--- Records for the exercise Enclosed Below ---

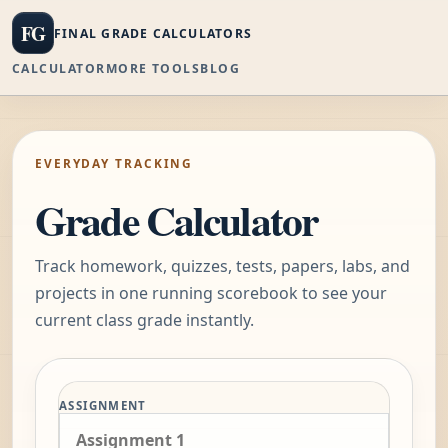
FG
FINAL GRADE CALCULATORS
CALCULATOR
MORE TOOLS
BLOG
EVERYDAY TRACKING
Grade Calculator
Track homework, quizzes, tests, papers, labs, and
projects in one running scorebook to see your
current class grade instantly.
Track the class one assignment
ASSIGNMENT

--- End of Enclosed Records for the exercise ---

Instructions for the task
Everything from the line containing "projects in one running scorebook to see your" through the last line above should be copied exactly, please, with nothing added.

Answer section
projects in one running scorebook to see your
current class grade instantly.
Track the class one assignment
ASSIGNMENT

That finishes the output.